╭─ Source data

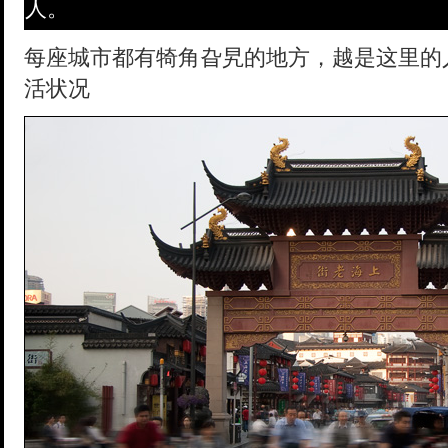
人。
每座城市都有犄角旮旯的地方，越是这里的
活状况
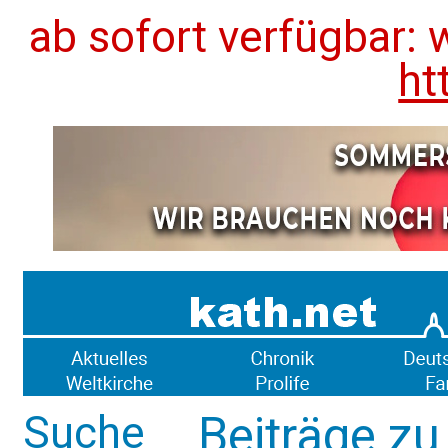
ab sofort verfügbar: 
ht
Suche
Beiträge zu 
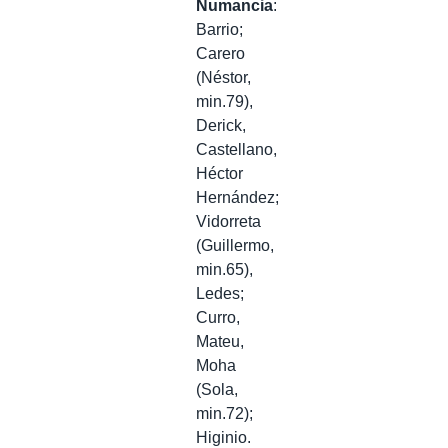
Numancia
:
Barrio;
Carero
(Néstor,
min.79),
Derick,
Castellano,
Héctor
Hernández;
Vidorreta
(Guillermo,
min.65),
Ledes;
Curro,
Mateu,
Moha
(Sola,
min.72);
Higinio
.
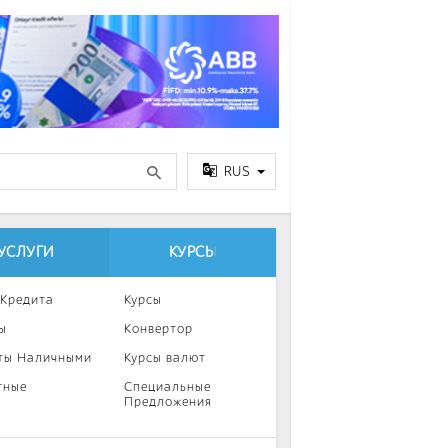
RUS
УСЛУГИ
КУРСЫ
 Кредита
Курсы
ы
Конвертор
ты Наличными
Курсы валют
тные
Специальные
Предложения
ка
нии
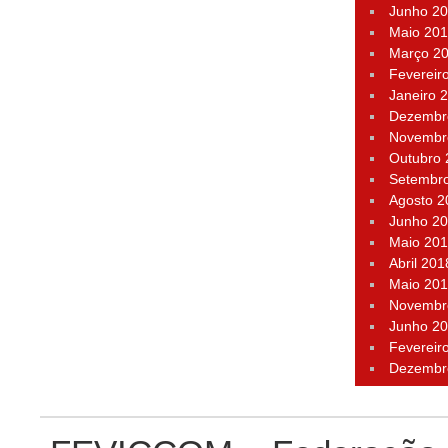
Junho 2
Maio 20
Março 2
Fevereir
Janeiro 
Dezembr
Novembr
Outubro
Setembr
Agosto 2
Junho 2
Maio 20
Abril 201
Maio 20
Novembr
Junho 2
Fevereir
Dezembr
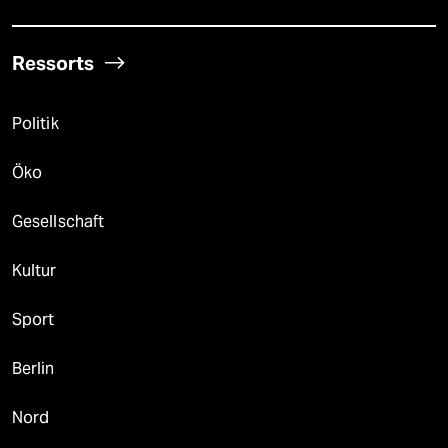
Ressorts
Politik
Öko
Gesellschaft
Kultur
Sport
Berlin
Nord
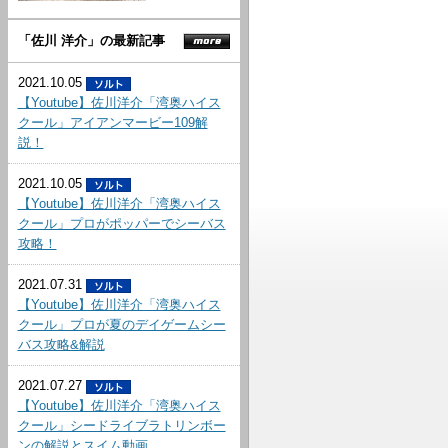
「佐川 洋介」の最新記事
2021.10.05
【Youtube】佐川洋介「湾奥ハイス
クール」アイアンマービー109解
説！
2021.10.05
【Youtube】佐川洋介「湾奥ハイス
クール」プロがポッパーでシーバス
攻略！
2021.07.31
【Youtube】佐川洋介「湾奥ハイス
クール」プロが夏のデイゲームシー
バス攻略&解説
2021.07.27
【Youtube】佐川洋介「湾奥ハイス
クール」シードライブラトリンボー
ンの解説とスイム動画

╰─

Output each record above exactly as written. Skip any pictures.

人。
每座城市都有犄角旮旯的地方，越是这里的
活状况
ab sofort verfügbar: 
ht
Suche
Beiträge zu 
Numancia
:
Barrio;
Carero
(Néstor,
min.79),
Derick,
Castellano,
Héctor
Hernández;
Vidorreta
(Guillermo,
min.65),
Ledes;
Curro,
Mateu,
Moha
(Sola,
min.72);
Higinio
.
RUS
УСЛУГИ
КУРСЫ
 Кредита
Курсы
ы
Конвертор
ты Наличными
Курсы валют
тные
Специальные
Предложения
ка
нии
Junho 2
Maio 20
Março 2
Fevereir
Janeiro 
Dezembr
Novembr
Outubro
Setembr
Agosto 2
Junho 2
Maio 20
Abril 201
Maio 20
Novembr
Junho 2
Fevereir
Dezembr
Ressorts
Politik
Öko
Gesellschaft
Kultur
Sport
Berlin
Nord
「佐川 洋介」の最新記事
2021.10.05
【Youtube】佐川洋介「湾奥ハイス
クール」アイアンマービー109解
説！
2021.10.05
【Youtube】佐川洋介「湾奥ハイス
クール」プロがポッパーでシーバス
攻略！
2021.07.31
【Youtube】佐川洋介「湾奥ハイス
クール」プロが夏のデイゲームシー
バス攻略&解説
2021.07.27
【Youtube】佐川洋介「湾奥ハイス
クール」シードライブラトリンボー
ンの解説とスイム動画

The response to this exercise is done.